Packaging machinery imports into Mexico totaled $751 million in 2017 growing for the fourth consecutive year and by nearly eight percent from 2016,according to a Mexican Packaging Machinery Market presentation from Louis Domenech, Managing Director, Market Intelligence Latin America S.C. (MILA). Nearly 100 members of PMMI, The Association for Packaging and Processing Technologies, registered for the event which highlighted PMMI’s upcoming 2018 Packaging and Processing in Mexico report. The seminar kicked off day two of EXPO PACK México (Expo Santa Fe Mexico, Mexico City, June 5-8).

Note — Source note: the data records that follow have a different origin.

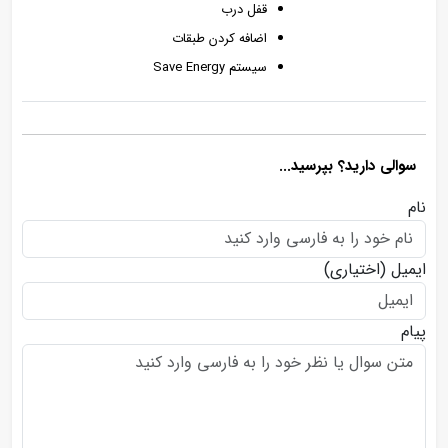
قفل درب
اضافه کردن طبقات
سیستم Save Energy
سوالی دارید؟ بپرسید...
نام
ایمیل
(اختیاری)
پیام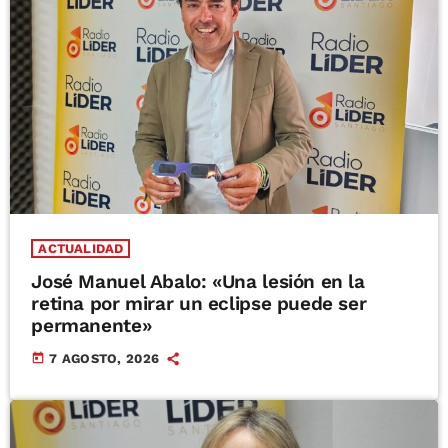
ACTUALIDAD
José Manuel Abalo: «Una lesión en la
retina por mirar un eclipse puede ser
permanente»
today
7 AGOSTO, 2026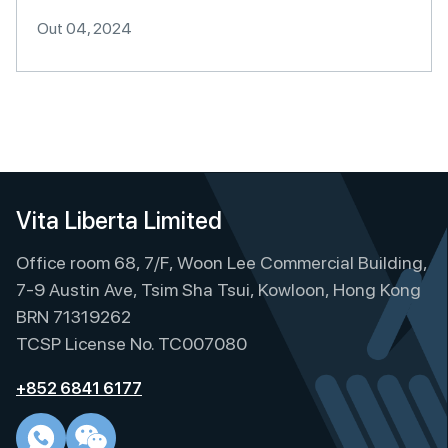
Out 04, 2024
Vita Liberta Limited
Office room 68, 7/F, Woon Lee Commercial Building,
7-9 Austin Ave, Tsim Sha Tsui, Kowloon, Hong Kong
BRN 71319262
TCSP License No. TC007080
+852 6841 6177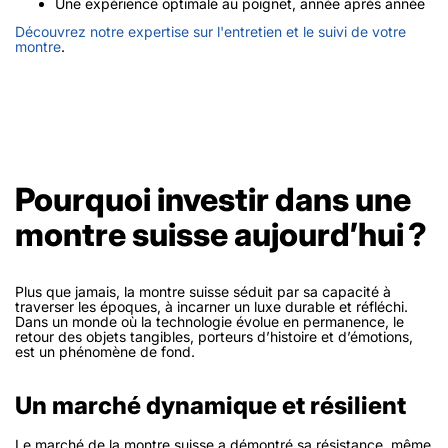
Une expérience optimale au poignet, année après année
Découvrez notre expertise sur l'entretien et le suivi de votre
montre
.
Pourquoi investir dans une
montre suisse aujourd’hui ?
Plus que jamais, la montre suisse séduit par sa capacité à
traverser les époques, à incarner un luxe durable et réfléchi.
Dans un monde où la technologie évolue en permanence, le
retour des objets tangibles, porteurs d’histoire et d’émotions,
est un phénomène de fond.
Un marché dynamique et résilient
Le marché de la montre suisse a démontré sa résistance, même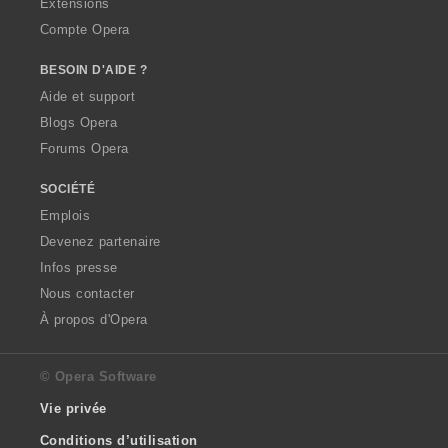
Extensions
Compte Opera
BESOIN D'AIDE ?
Aide et support
Blogs Opera
Forums Opera
SOCIÉTÉ
Emplois
Devenez partenaire
Infos presse
Nous contacter
À propos d'Opera
© Opera Software
Vie privée
Conditions d’utilisation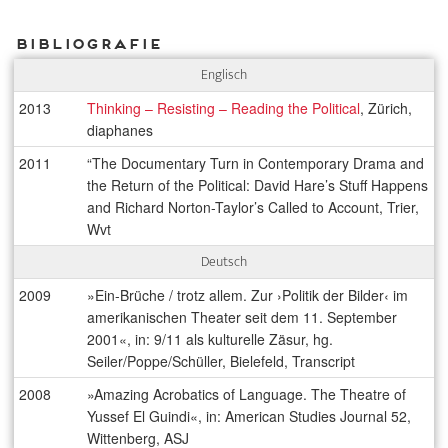
Bibliografie
Englisch
2013
Thinking – Resisting – Reading the Political
, Zürich,
diaphanes
2011
“The Documentary Turn in Contemporary Drama and
the Return of the Political: David Hare’s Stuff Happens
and Richard Norton-Taylor’s Called to Account, Trier,
Wvt
Deutsch
2009
»Ein-Brüche / trotz allem. Zur ›Politik der Bilder‹ im
amerikanischen Theater seit dem 11. September
2001«, in: 9/11 als kulturelle Zäsur, hg.
Seiler/Poppe/Schüller, Bielefeld, Transcript
2008
»Amazing Acrobatics of Language. The Theatre of
Yussef El Guindi«, in: American Studies Journal 52,
Wittenberg, ASJ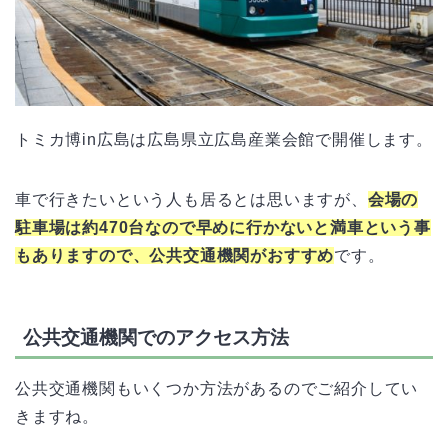
トミカ博in広島は広島県立広島産業会館で開催します。
車で行きたいという人も居るとは思いますが、
会場の
駐車場は約470台なので早めに行かないと満車という事
もありますので、公共交通機関がおすすめ
です。
公共交通機関でのアクセス方法
公共交通機関もいくつか方法があるのでご紹介してい
きますね。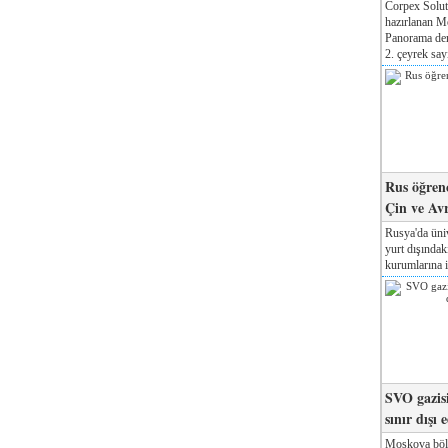
Corpex Solut
hazırlanan M
Panorama der
2. çeyrek sayı
Rus öğrenc
Çin ve Av
Rusya'da üniv
yurt dışında
kurumlarına il
SVO gazisi
sınır dışı 
Moskova böl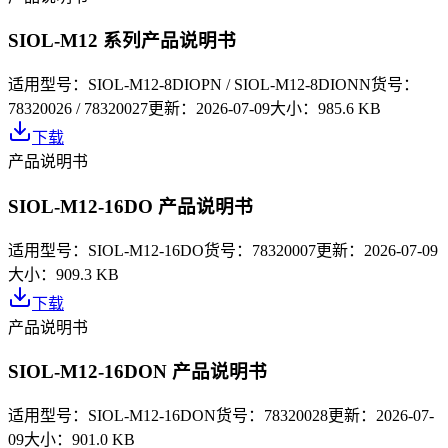
SIOL-M12 系列产品说明书
适用型号：
SIOL-M12-8DIOPN / SIOL-M12-8DIONN
货号：
78320026 / 78320027
更新：
2026-07-09
大小：
985.6 KB
下载
产品说明书
SIOL-M12-16DO 产品说明书
适用型号：
SIOL-M12-16DO
货号：
78320007
更新：
2026-07-09
大小：
909.3 KB
下载
产品说明书
SIOL-M12-16DON 产品说明书
适用型号：
SIOL-M12-16DON
货号：
78320028
更新：
2026-07-
09
大小：
901.0 KB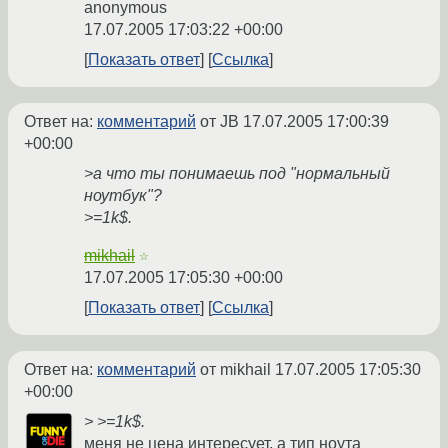
anonymous
17.07.2005 17:03:22 +00:00
Показать ответ
Ссылка
Ответ на:
комментарий
от JB
17.07.2005 17:00:39
+00:00
>а что ты понимаешь под "нормальный
ноутбук"?
>=1k$.
mikhail
☆
17.07.2005 17:05:30 +00:00
Показать ответ
Ссылка
Ответ на:
комментарий
от mikhail
17.07.2005 17:05:30
+00:00
> >=1k$.
меня не цена интересует, а тип ноута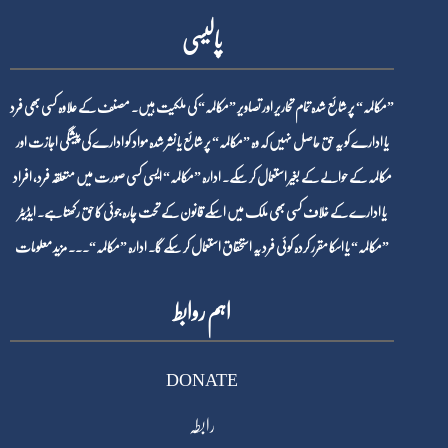
پالیسی
”مکالمہ“ پر شائع شدہ تمام تحاریر اور تصاویر ”مکالمہ“ کی ملکیت ہیں۔ مصنف کے علاوہ کسی بھی فرد
یا ادارے کو یہ حق حاصل نہیں کہ وہ ”مکالمہ“ پر شائع یا نشر شدہ مواد کو ادارے کی پیشگی اجازت اور
مکالمہ کے حوالے کے بغیر استعمال کر سکے۔ ادارہ ”مکالمہ“ ایسی کسی صورت میں متعلقہ فرد، افراد
یا ادارے کے خلاف کسی بھی ملک میں اسکے قانون کے تحت چارہ جوئی کا حق رکھتا ہے۔ ایڈیٹر
”مکالمہ“ یا اسکا مقرر کردہ کوئی فرد یہ استحقاق استعمال کر سکے گا۔ ادارہ ”مکالمہ“۔۔۔
مزید معلومات
اہم روابط
DONATE
رابطہ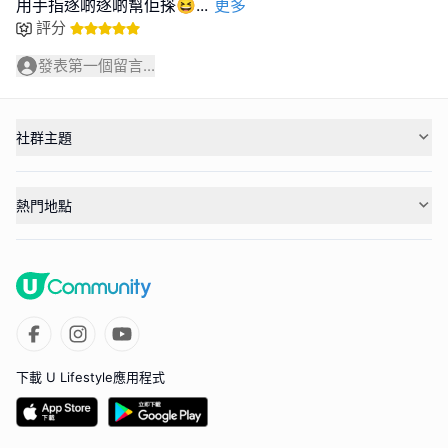
用手指逐啲逐啲幫佢搽😆
...
更多
評分
發表第一個留言...
社群主題
熱門地點
下載 U Lifestyle應用程式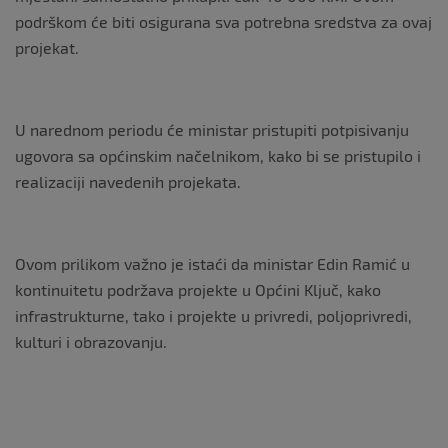
podrškom će biti osigurana sva potrebna sredstva za ovaj
projekat.
U narednom periodu će ministar pristupiti potpisivanju
ugovora sa općinskim načelnikom, kako bi se pristupilo i
realizaciji navedenih projekata.
Ovom prilikom važno je istaći da ministar Edin Ramić u
kontinuitetu podržava projekte u Općini Ključ, kako
infrastrukturne, tako i projekte u privredi, poljoprivredi,
kulturi i obrazovanju.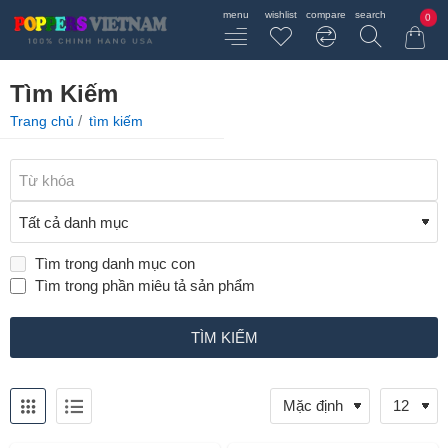
0
Tìm Kiếm
home
Trang chủ
tìm kiếm
Tìm trong danh mục con
Tìm trong phần miêu tả sản phẩm
TÌM KIẾM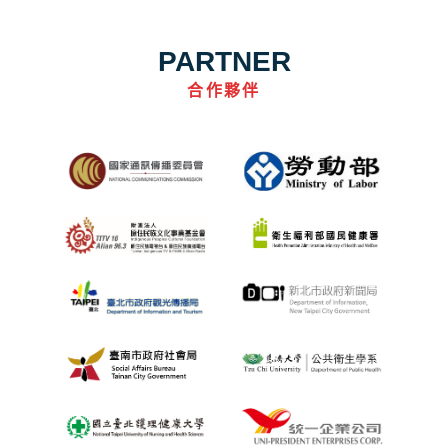
PARTNER
合作夥伴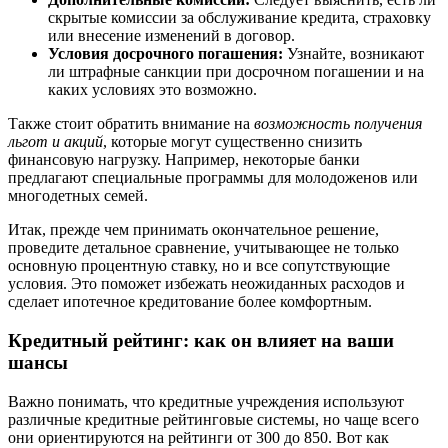
скрытые комиссии за обслуживание кредита, страховку
или внесение изменений в договор.
Условия досрочного погашения:
Узнайте, возникают
ли штрафные санкции при досрочном погашении и на
каких условиях это возможно.
Также стоит обратить внимание на
возможность получения
льгот и акций
, которые могут существенно снизить
финансовую нагрузку. Например, некоторые банки
предлагают специальные программы для молодоженов или
многодетных семей.
Итак, прежде чем принимать окончательное решение,
проведите детальное сравнение, учитывающее не только
основную процентную ставку, но и все сопутствующие
условия. Это поможет избежать неожиданных расходов и
сделает ипотечное кредитование более комфортным.
Кредитный рейтинг: как он влияет на ваши
шансы
Важно понимать, что кредитные учреждения используют
различные кредитные рейтинговые системы, но чаще всего
они ориентируются на рейтинги от 300 до 850. Вот как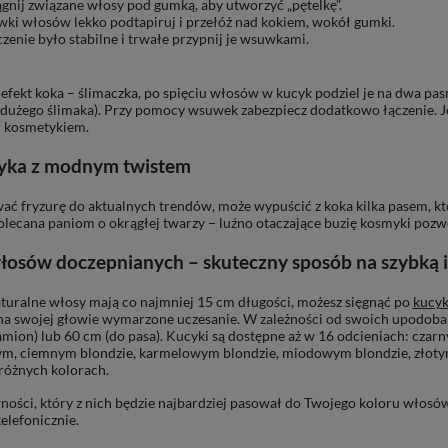
gnij związane włosy pod gumką, aby utworzyć „pętelkę”.
ki włosów lekko podtapiruj i przełóż nad kokiem, wokół gumki.
zenie było stabilne i trwałe przypnij je wsuwkami.
efekt koka – ślimaczka, po spięciu włosów w kucyk podziel je na dwa pas
użego ślimaka). Przy pomocy wsuwek zabezpiecz dodatkowo łączenie. Jeśl
 kosmetykiem.
cyka z modnym twistem
ć fryzurę do aktualnych trendów, może wypuścić z koka kilka pasem, któ
olecana paniom o okrągłej twarzy – luźno otaczające buzię kosmyki pozwo
łosów doczepnianych – skuteczny sposób na szybką 
aturalne włosy mają co najmniej 15 cm długości, możesz sięgnąć po
kucyk
a swojej głowie wymarzone uczesanie. W zależności od swoich upodobań 
amion) lub 60 cm (do pasa). Kucyki są dostępne aż w 16 odcieniach: 
m, ciemnym blondzie, karmelowym blondzie, miodowym blondzie, złotym b
różnych kolorach.
ości, który z nich będzie najbardziej pasował do Twojego koloru włosó
elefonicznie.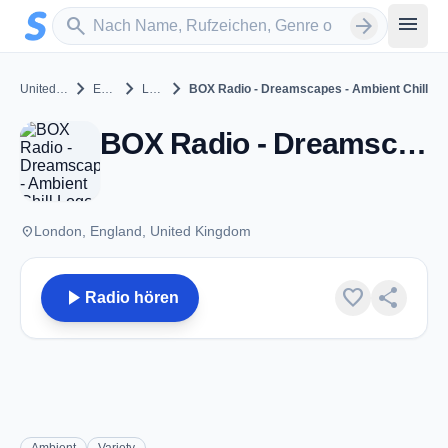
Zum Hauptinhalt springen
Sender suchen
menu
search
arrow_forward
chevron_right
chevron_right
chevron_right
United Kingdom
England
London
BOX Radio - Dreamscapes - Ambient Chill
BOX Radio - Dreamscapes - Ambient Chill - London
place
London, England, United Kingdom
play_arrow
favorite
share
Radio hören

With a cautious eye towards the potential volatility surrounding Mexico’s upcoming July elections, Domenech believes the growth will continue, offering a ripe opportunity for the packaging and processing industry. The beverage industry continues to set the pace with investments in new breweries making beer the largest subsector. Heineken, AB InBev and Constellations Brands alone project 15 million hectoliters in new capacity in 2018.
“Few companies are stopping or postponing investments due to the elections,” said Domenech. “Most are continuing with packaging machinery investments and have [2018] budgets similar to 2017.”
Retailers, for example, continue to invest in new stores, which is a positive sign that vendors do not fear a change in the current market. Mexico’s demographics, employment growth, increasing middle class and the consumption habits of millennials also point to continued growth in important packaging machinery demand sectors.